» **Task description**:
Each line from the beginning of the entries below through the line that includes "Algoritmo de procur" must be returned exactly as given.

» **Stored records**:
····················
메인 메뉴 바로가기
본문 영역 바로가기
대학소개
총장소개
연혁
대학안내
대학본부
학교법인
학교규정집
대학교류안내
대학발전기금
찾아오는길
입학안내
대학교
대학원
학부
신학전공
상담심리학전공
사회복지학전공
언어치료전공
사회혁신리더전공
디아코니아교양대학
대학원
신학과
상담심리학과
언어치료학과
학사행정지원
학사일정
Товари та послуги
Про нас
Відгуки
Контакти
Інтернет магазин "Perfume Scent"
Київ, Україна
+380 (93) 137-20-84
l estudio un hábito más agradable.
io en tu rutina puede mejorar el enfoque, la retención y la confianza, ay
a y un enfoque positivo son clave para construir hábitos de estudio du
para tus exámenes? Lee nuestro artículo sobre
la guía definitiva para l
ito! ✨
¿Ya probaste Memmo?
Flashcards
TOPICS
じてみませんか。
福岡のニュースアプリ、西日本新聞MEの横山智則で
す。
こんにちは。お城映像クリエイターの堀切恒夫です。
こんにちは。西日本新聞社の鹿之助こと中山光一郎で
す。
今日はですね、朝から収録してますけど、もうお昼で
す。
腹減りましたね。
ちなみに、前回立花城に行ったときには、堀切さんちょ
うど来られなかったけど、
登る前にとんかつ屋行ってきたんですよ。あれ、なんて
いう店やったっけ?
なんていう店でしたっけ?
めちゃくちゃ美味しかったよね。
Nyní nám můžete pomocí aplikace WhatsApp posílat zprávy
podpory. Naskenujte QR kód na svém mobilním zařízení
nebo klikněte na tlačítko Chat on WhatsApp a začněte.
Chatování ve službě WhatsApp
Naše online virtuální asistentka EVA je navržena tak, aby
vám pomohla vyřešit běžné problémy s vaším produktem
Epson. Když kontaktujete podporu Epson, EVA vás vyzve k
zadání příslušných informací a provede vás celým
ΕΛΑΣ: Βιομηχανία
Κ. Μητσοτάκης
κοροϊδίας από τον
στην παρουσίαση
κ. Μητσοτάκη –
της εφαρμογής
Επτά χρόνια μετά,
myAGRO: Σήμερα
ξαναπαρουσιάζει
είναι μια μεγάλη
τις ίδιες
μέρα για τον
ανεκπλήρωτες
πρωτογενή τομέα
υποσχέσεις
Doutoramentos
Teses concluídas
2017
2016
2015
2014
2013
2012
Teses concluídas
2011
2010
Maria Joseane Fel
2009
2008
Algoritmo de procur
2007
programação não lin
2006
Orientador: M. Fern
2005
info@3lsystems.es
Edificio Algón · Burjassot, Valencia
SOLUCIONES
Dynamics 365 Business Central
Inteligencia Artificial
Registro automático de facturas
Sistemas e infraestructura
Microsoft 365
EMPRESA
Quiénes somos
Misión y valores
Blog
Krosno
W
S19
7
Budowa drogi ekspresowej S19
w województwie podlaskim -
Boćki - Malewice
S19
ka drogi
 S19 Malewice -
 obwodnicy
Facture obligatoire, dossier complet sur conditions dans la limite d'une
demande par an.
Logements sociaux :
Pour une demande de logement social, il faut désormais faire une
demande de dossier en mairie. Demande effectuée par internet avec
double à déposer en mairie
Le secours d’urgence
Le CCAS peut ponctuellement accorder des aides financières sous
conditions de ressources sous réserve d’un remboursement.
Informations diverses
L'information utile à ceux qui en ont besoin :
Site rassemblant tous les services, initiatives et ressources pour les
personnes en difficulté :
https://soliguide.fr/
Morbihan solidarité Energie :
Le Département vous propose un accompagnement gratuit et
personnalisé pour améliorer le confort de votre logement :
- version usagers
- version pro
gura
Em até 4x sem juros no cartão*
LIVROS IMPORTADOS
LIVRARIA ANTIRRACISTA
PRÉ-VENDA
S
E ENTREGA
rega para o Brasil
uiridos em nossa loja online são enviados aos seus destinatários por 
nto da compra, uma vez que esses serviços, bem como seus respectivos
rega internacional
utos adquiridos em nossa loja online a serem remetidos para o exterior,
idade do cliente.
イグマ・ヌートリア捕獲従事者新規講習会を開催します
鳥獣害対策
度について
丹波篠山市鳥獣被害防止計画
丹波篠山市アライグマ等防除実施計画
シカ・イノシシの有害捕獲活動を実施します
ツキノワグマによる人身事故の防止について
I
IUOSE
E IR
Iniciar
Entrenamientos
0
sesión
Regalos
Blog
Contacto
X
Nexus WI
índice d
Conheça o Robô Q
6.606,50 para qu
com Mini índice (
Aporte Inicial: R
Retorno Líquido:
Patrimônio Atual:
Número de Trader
····················
» **Exercise result**:
메인 메뉴 바로가기
본문 영역 바로가기
대학소개
총장소개
연혁
대학안내
대학본부
학교법인
학교규정집
대학교류안내
대학발전기금
찾아오는길
입학안내
대학교
대학원
학부
신학전공
상담심리학전공
사회복지학전공
언어치료전공
사회혁신리더전공
디아코니아교양대학
대학원
신학과
상담심리학과
언어치료학과
학사행정지원
학사일정
Товари та послуги
Про нас
Відгуки
Контакти
Інтернет магазин "Perfume Scent"
Київ, Україна
+380 (93) 137-20-84
l estudio un hábito más agradable.
io en tu rutina puede mejorar el enfoque, la retención y la confianza, ay
a y un enfoque positivo son clave para construir hábitos de estudio du
para tus exámenes? Lee nuestro artículo sobre
la guía definitiva para l
ito! ✨
¿Ya probaste Memmo?
Flashcards
TOPICS
じてみませんか。
福岡のニュースアプリ、西日本新聞MEの横山智則で
す。
こんにちは。お城映像クリエイターの堀切恒夫です。
こんにちは。西日本新聞社の鹿之助こと中山光一郎で
す。
今日はですね、朝から収録してますけど、もうお昼で
す。
腹減りましたね。
ちなみに、前回立花城に行ったときには、堀切さんちょ
うど来られなかったけど、
登る前にとんかつ屋行ってきたんですよ。あれ、なんて
いう店やったっけ?
なんていう店でしたっけ?
めちゃくちゃ美味しかったよね。
Nyní nám můžete pomocí aplikace WhatsApp posílat zprávy
podpory. Naskenujte QR kód na svém mobilním zařízení
nebo klikněte na tlačítko Chat on WhatsApp a začněte.
Chatování ve službě WhatsApp
Naše online virtuální asistentka EVA je navržena tak, aby
vám pomohla vyřešit běžné problémy s vaším produktem
Epson. Když kontaktujete podporu Epson, EVA vás vyzve k
zadání příslušných informací a provede vás celým
ΕΛΑΣ: Βιομηχανία
Κ. Μητσοτάκης
κοροϊδίας από τον
στην παρουσίαση
κ. Μητσοτάκη –
της εφαρμογής
Επτά χρόνια μετά,
myAGRO: Σήμερα
ξαναπαρουσιάζει
είναι μια μεγάλη
τις ίδιες
μέρα για τον
ανεκπλήρωτες
πρωτογενή τομέα
υποσχέσεις
Doutoramentos
Teses concluídas
2017
2016
2015
2014
2013
2012
Teses concluídas
2011
2010
Maria Joseane Fel
2009
2008
Algoritmo de procur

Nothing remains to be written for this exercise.